Grady, the first primate conceived from the sperm cells of frozen prepubertal testicular tissue. Picture from Oregon Health & Science University.
Published 29 March 2019
Two sessions at the Best Of meeting in New York reviewed technologies for laboratory gametogenesis, which may ultimately offer a means of fertility preservation in prepubertal boys and girls ahead of cancer treatment.

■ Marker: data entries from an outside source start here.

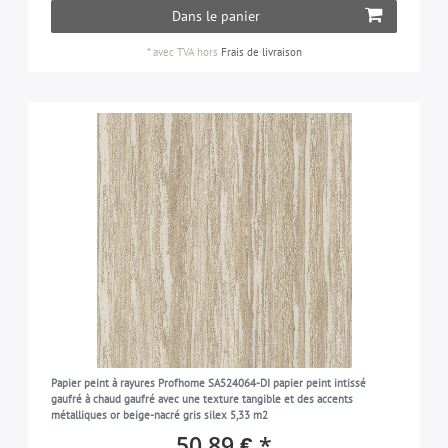
Dans le panier
*
avec TVA
hors
Frais de livraison
Papier peint à rayures Profhome SA524064-DI papier peint intissé
gaufré à chaud gaufré avec une texture tangible et des accents
métalliques or beige-nacré gris silex 5,33 m2
50,89 € *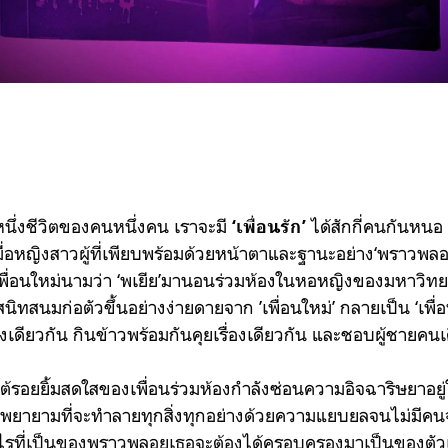
หนึ่งชีวิตของคนหนึ่งคน เราจะมี
ได้สักกี่คนกันหนอ 
‘เพื่อนรัก’
มื่อหญิงสาวผู้ที่เพียบพร้อมด้วยหน้าตาและฐานะอย่าง‘พราวพลอ
เพื่อนใหม่นามว่า ‘พเยีย’มานอนร่วมห้องในหอหญิงของมหาวิทย
ิทสนมก่อตัวขึ้นอย่างง่ายดายจาก ’เพื่อนใหม่’ กลายเป็น ‘เพื่
เดียวกัน กินข้าวพร้อมกันคุยเรื่องเดียวกัน และชอบผู้ชายคนเ
้รอยยิ้มสดใสของเพื่อนร่วมห้องกำลังซ่อนความอิจฉาริษยาอยู่
ยพยายามที่จะทำลายทุกสิ่งทุกอย่างด้วยความแยบยลจนไม่มีคนจ
ไรที่เป็นของพราวพลอยเธอจะต้องได้ครอบครองมาเป็นของตัว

In a back-to-back session on gametogenesis at this 'Best Of' meeting in New York the Pittsburgh biologist Kyle Orwig described the birth of the world's first primate created from the sperm cells of prepubertal testicular tissue taken from the 'father' and then grafted beneath the scrotal skin of recipient youngsters. Just a few days later the experiment was reported in the journal Science - as a major world first with the realistic promise of fertility preservation in prepubertal boys.(1) According to the reports, the patches of tissue were producing testosterone within a year, and all the tissue strips recovered from the graft sites were making sperm.
Orwig told the Best Of meeting that this first primate birth derived from autologous grafting of prepubertal testis tissue - a monkey named Grady - was born last year and is now being monitored at the Oregon National Primate Research Center. The aim now, said Orwig, is to repeat the experiment in other animals with testes, and then to replicate with non-castrated human tissue.

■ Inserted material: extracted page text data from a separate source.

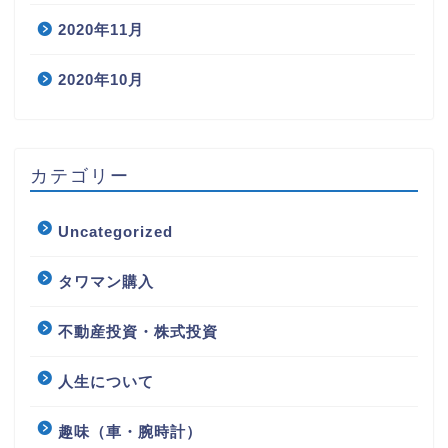
2020年11月
2020年10月
カテゴリー
Uncategorized
タワマン購入
不動産投資・株式投資
人生について
趣味（車・腕時計）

In 2012 Orwig’s group reported a similar early success using a stem-cell transplant technique in which spermatogonial stem cells derived from the testicular tissue of prepubertal monkeys before chemotherapy were injected back into the testis, resulting in normal range sperm post-procedure.(2) This 'mature' technology, said Orwig, is now 'ready for translation to humans', with more than 1000 young patients suitable worldwide. Indeed, a recent report on these developments in the journal Nature said that Orwig’s team, along with collaborators at other medical centres, have now collected applicable prepubertal tissue from more than 200 boys; this could be used for either of Orwig’s approaches — the stem-cell transplants or the tissue grafts. Both techniques seem amenable to human experiment, according to Stefan Schlatt, a former co-ordinator of ESHRE's SIG Andrology, who told Nature: 'I think with that paper, ethics committees throughout the world will be granting clinical studies.'
In reviews in New York other technologies for growing human primordial follicles and gametes in the lab were all described as complex and still largely experimental, especially for oogenesis. Evelyn Telfer, from the University of Edinburgh, was part of the first team to achieve complete oocyte development from ovarian tissue containing primordial follicles grown in vitro.(3) The next step, she said, is optimising the technique through improved culture media, and carrying out parallel studies on large animal models. And as for human clinical application, Edinburgh's hopes are to receive HFEA approval for fertilising these in-vitro-gametogenesis (IVG) oocytes.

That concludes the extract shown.